AGO1 associates with COOLAIR and influences COOLAIR processing. (A) Schematic diagram showing FLC gene structure and COOLAIR transcripts. Black and gray boxes represent FLC and COOLAIR exons, respectively. Black and gray lines represent FLC and COOLAIR introns, respectively. The arrow indicates the transcription start site (TSS). Short black lines with letters underneath indicate positions of amplicons in qPCR amplification. (B) RIP–qPCR analyzing HA-AGO1 enrichment on nascent COOLAIR transcript. Wild-type Col-0 was used as background control. The x axis corresponds to the fragments shown in A. Data are mean ± SD (n = 3). (C) The ratio of proximal-to-distal isoforms of COOLAIR transcripts (refer to the schematic in A) in various genotypes relative to Col-0. Data are mean ± SEM (n = 3). (D) The splicing efficiency of distal intron (spliced/unspliced) determined through chromatin-bound RNA analysis. Data are normalized to Col-0. Data are mean ± SD (n = 3).

Fig. 3.

AGO1 promotes COOLAIR R-loop removal and FLC chromatic silencing. (A) DRIP–qPCR determining R-loop level in Col-0 and ago1-25. The number on the x axis is the distance to FLC TSS. Data are percentage of input normalized to a region without COOLAIR transcript (between 6,000 and 7,000 base pairs to FLC TSS). Data are presented as mean ± SEM (n = 3). (B) ChIP analysis of H3K4me1 level at FLC in various genotypes. The number on the x axis is the distance to FLC TSS. Data are mean ± SD (n = 3).

Fig. 4.

The THO/TREX complex up-regulates FLC and promotes distal COOLAIR. (A) Expression of spliced and unspliced FLC relative to UBC in various genotypes.

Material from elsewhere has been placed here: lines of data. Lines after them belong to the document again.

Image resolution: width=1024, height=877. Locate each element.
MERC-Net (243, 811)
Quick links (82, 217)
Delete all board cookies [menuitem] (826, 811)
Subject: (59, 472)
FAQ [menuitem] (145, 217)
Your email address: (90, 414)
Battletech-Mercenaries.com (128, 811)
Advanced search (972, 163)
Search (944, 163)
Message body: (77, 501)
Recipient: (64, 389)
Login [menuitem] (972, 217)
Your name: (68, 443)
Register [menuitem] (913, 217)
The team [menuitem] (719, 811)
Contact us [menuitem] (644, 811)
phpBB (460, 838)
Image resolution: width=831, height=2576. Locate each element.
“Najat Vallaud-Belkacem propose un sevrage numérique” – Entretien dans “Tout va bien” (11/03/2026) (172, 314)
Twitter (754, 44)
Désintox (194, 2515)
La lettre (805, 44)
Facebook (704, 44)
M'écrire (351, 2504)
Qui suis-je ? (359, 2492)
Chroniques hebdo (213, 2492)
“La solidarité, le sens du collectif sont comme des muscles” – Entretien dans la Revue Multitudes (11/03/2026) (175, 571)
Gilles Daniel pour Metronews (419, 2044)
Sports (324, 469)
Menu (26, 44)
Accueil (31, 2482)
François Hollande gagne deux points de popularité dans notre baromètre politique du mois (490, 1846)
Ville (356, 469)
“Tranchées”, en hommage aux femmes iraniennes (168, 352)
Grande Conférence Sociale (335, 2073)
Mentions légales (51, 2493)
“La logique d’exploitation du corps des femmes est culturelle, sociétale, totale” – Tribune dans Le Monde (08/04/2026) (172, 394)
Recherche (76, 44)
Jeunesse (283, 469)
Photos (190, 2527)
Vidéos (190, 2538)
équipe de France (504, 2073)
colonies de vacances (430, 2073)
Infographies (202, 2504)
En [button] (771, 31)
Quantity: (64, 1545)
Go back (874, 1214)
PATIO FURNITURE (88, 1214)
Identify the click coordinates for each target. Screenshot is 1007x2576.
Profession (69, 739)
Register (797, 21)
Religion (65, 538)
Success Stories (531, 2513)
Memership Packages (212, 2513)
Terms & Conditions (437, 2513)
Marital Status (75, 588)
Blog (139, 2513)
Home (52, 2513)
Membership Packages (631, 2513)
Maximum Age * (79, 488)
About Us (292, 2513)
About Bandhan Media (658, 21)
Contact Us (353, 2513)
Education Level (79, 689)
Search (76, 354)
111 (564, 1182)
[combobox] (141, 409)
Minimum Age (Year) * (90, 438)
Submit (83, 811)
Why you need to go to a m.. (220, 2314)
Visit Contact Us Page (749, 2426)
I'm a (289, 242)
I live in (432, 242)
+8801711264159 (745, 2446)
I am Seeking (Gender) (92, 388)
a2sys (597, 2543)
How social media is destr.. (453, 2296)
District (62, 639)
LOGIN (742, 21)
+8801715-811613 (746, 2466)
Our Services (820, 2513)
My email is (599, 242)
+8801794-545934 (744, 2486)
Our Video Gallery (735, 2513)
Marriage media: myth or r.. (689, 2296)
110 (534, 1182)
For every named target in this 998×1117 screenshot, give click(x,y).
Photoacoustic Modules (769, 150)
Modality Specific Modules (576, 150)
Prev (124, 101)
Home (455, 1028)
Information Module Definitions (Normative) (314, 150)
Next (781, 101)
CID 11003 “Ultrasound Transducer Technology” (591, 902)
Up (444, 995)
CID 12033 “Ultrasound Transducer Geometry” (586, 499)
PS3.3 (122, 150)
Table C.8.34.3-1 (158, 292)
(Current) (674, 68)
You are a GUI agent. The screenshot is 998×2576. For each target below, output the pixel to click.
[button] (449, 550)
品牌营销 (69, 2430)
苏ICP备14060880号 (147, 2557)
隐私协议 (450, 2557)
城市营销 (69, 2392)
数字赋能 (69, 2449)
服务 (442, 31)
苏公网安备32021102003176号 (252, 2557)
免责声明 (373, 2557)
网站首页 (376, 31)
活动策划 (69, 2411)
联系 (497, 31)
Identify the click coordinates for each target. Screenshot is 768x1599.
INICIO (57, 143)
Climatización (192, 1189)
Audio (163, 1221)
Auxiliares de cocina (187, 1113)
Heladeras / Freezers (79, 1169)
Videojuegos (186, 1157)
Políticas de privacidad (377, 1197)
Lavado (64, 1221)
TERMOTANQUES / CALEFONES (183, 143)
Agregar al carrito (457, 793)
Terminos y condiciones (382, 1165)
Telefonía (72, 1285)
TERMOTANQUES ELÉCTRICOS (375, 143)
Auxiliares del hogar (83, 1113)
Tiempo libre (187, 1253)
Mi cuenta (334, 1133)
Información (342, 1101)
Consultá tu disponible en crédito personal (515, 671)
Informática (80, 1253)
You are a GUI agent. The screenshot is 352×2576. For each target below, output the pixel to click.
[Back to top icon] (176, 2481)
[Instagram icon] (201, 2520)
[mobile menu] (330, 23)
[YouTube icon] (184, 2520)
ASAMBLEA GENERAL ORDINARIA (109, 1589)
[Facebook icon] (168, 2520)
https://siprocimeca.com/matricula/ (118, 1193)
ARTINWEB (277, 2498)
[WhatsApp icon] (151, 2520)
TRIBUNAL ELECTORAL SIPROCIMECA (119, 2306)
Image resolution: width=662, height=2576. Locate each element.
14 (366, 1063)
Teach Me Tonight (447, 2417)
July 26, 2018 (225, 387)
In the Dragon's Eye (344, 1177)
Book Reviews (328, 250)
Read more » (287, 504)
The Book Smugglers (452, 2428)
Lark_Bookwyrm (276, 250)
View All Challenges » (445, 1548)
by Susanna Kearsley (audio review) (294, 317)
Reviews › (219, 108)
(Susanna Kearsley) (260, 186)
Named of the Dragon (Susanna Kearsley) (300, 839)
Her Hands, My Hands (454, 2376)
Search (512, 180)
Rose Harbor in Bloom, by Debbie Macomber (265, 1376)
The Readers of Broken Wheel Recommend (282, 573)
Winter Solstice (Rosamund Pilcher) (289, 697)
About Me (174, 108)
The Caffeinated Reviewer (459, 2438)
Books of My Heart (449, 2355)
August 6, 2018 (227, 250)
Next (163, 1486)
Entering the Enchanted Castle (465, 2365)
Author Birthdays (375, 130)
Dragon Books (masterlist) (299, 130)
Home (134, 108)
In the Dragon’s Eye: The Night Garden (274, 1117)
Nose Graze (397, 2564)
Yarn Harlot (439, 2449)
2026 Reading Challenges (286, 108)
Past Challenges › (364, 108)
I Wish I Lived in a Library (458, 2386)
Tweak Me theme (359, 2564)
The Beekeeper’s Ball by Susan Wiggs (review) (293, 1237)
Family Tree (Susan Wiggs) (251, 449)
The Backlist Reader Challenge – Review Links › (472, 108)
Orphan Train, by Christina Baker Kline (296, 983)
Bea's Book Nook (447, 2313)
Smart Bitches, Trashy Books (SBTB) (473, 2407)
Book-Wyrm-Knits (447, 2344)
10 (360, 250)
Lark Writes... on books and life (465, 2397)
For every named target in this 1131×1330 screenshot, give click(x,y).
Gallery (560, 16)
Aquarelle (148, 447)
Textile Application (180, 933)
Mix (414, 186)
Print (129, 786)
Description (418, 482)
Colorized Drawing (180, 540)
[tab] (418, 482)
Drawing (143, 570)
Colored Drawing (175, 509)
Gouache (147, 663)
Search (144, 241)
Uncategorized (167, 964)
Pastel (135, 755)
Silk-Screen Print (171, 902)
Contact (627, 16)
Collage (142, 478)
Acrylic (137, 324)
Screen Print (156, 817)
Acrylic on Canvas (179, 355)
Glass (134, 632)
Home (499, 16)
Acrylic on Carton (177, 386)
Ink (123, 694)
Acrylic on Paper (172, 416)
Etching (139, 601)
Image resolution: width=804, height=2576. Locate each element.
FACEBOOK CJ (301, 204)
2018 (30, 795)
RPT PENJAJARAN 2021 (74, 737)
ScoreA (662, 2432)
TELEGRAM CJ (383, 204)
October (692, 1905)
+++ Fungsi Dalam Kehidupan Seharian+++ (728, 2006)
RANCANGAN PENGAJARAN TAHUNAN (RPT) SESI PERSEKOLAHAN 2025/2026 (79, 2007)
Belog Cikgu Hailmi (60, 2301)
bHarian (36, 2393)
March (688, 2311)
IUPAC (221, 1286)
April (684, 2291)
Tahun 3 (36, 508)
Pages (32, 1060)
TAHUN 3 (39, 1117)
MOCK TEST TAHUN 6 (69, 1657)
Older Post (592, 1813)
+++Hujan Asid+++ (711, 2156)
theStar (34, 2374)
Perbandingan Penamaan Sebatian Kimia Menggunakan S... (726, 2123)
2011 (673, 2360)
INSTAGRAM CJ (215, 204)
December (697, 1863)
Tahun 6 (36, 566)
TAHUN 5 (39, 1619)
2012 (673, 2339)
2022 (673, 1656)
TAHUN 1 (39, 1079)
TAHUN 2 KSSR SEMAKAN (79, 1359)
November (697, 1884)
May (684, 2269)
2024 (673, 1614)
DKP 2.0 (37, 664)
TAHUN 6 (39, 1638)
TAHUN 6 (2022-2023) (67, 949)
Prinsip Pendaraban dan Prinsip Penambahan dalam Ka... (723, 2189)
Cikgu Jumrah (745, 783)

Data are normalized to Col-0. Data are presented as the mean ± SEM (n = 3). (B) Expression of spliced and unspliced FLC relative to UBC in various genotypes. Data are normalized to Col-0. Data are presented as the mean ± SEM (n = 3). (C) Expression of spliced and unspliced FLC relative to UBC in various genotypes. Data are normalized to Col FRI. Data are presented as the mean ± SEM (n = 3). (D) RIP-qPCR analyzing HRP1-GFP enrichment on FLC mRNA in transgenic line expressing HPR1-GFP. Transgenic line expressing GFP alone was used as negative control. The x axis refers to the fragments shown in Fig. 2A. Data are mean ± SD (n = 3). (E) RIP-qPCR analyzing HRP1-GFP enrichment on nascent COOLAIR. Transgenic line expressing GFP was used as negative control. The x axis is the distance to COOLAIR 5′. Data are mean ± SD (n = 3). (F) The ratio of proximal-to-distal isoforms of COOLAIR transcripts (refer to the schematic in Fig. 2A) in various genotypes relative to Col-0. Data are mean ± SEM (n = 3).

Fig. 5.

Model for how modulation of antisense RNA processing determines sense transcriptional output. Antagonistic assembly of cotranscriptional machinery with RNA Pol II influences transcript processing. During COOLAIR transcription, FCA, AGO1, and components of NTC/NTR link to RNA Pol II and promote proximal COOLAIR. THO/TREX dynamically competes for RNA Pol II to promote distal COOLAIR. The differential composition of the cotranscriptional regulators with the Pol II complex influences the chromatin state locally, which in turn influences the transcriptional output of the whole locus.